4. While soup is simmering add clove, nutmeg, cinnamon, along with 2 cups of the heavy whipping cream, and brown sugar.

5. With the remaining whipping cream whip in a mixing bowl or in a beater. Whip cream until it forms peaks. Basically your making whipped cream. This is going to be the garnish for the soup.

6. Reserve whipped cream in cooler.

7. Take the bacon and cook off it off. You want it to be nice and crispy. Once the bacon is cool break it into small bite size pieces. Similar to bacon bits.

8. Soup should be done. Take the soup and strain the solids from the liquids. Make sure you remove the clove. Save both liquid and solids. Get out the blender and add the solids from the soup into the blender. Slowly add the liquid from the soup into the blender. You should have about 1 part solid to 3 parts liquid in the blender. Turn on the blender on pulse and slowy puree' the soup. You'll want a nice velvety consistency with the soup. Repeat the processs until you've used all the liquid. Sometimes you may have some liquid and solids left over. If the soup gets to thick just add more liquid even water will be ok. If you like a richer soup add more cream and some whole butter.

9. Season the soup with Salt and Pepper to taste. Maybe even a small pinch of Cayenne. Very small pinch! Adjust the soup with more cinnamon if needed. Once the soup is pureed "Fold In" the Marscapone Cheese. This is a technique where you gently fold the cheese into the soup with a rubber spatula. The idea is to create a white marbled look with in the soup. The back drop "yellow" from the pumpkin and the folded in melted cheese creates a really nice appearance. Not to mention flavor!

10. Serve the soup either in mugs or soup bowls. Garnish with the whipped cream from the cooler, and sprinkle the smoked bacon on top of the cream. You can even take some fresh chives cut very thinly and add as the garnish.


----------



## jwithnell (Oct 16, 2009)

Thought this sounded good but I haven't had the chance to try it yet; from Wegman's 


Spiced Apple-Pumpkin Soup

MAKES 8 cups ACTIVE TIME: 45 min TOTAL TIME: 1 hour 15 min 

1 small (about 1 1/2 lbs) pie pumpkin
1-2 Tbsp Wegmans Basting Oil
Salt and pepper to taste
2 stalks celery, chopped (about 3/4 cup)
1/2 sweet onion, chopped (about 1 cup)
2 Braeburn apples, peeled, rough chopped
2 Tbsp Wegmans Butter
1 Tbsp Wegmans Clover Honey
1/8 tsp ground cloves
1/4 tsp ground cinnamon
1/2 tsp Wegmans Pure Vanilla Extract
2 small bay leaves
4-5 sprigs fresh thyme, stripped, rough chopped
3 Tbsp all-purpose flour
2 cups Food You Feel Good About Vegetable Culinary Stock
2 cups Wegmans Apple Cider
1/2 pint Wegmans Heavy Cream
Food You Feel Good About Pumpkin Seed Oil
creme fraiche
link
Add All Ingredients to List

You'll Need: Baking sheet, stockpot or braising pan

Preheat oven to 350 degrees


1. Roast pumpkin: Slice unpeeled pumpkin into 2-inch chunks; remove seeds and pulp.
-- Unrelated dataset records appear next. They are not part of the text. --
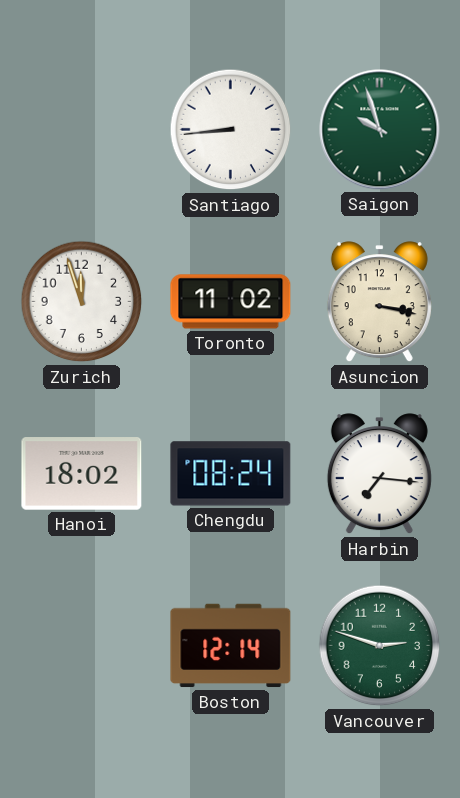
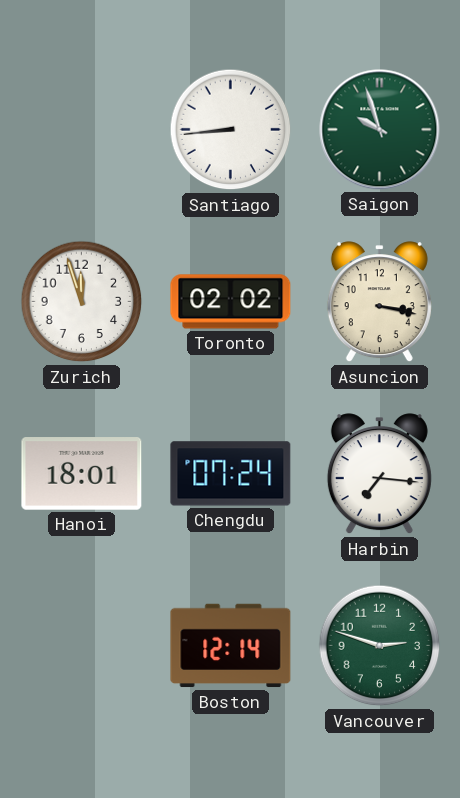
Toronto: 11:02 -> 02:02
Hanoi: 18:02 -> 18:01
Chengdu: 08:24 -> 07:24
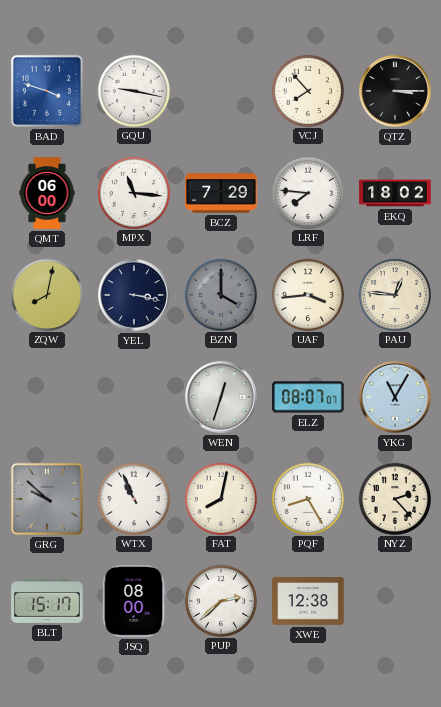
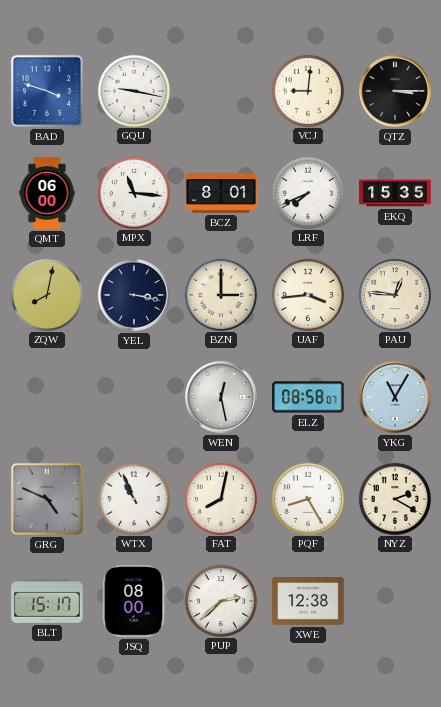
VCJ: 7:53 -> 9:01
BCZ: 7:29 -> 8:01
LRF: 7:46 -> 7:41
EKQ: 18:02 -> 15:35
BZN: 4:00 -> 3:00
BZN dial: grey -> cream
WEN: 12:33 -> 12:28
ELZ: 08:07 -> 08:58
GRG: 9:52 -> 4:49
NYZ: 2:23 -> 2:20
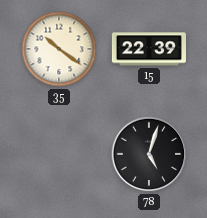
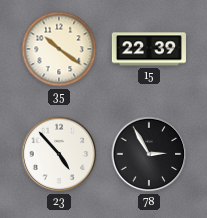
23: none -> 4:53
78: 5:03 -> 2:55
Toss with basting oil; season with salt and pepper. Roast on baking sheet, flesh side up, about 25 min until flesh is soft. Scrape flesh from peel. Set aside.

2. Add celery, onion, and apple to bowl; toss.

3. Melt butter in stockpot on MEDIUM; add onion/apple mixture. Raise heat to MEDIUM-HIGH. Season to taste with salt and pepper. Cook, stirring, until slightly caramelized, 6-8 min.

4. Stir in honey, ground cloves, cinnamon, vanilla, bay leaves, thyme, and pumpkin. Add flour; stir and cook 1 min.

5. Add stock and cider to pumpkin mixture; stir. Bring to a boil on MEDIUM-HIGH. Reduce heat to LOW and simmer 30 min. 

6. Discard bay leaves. Puree mixture using stick blender or in batches in blender.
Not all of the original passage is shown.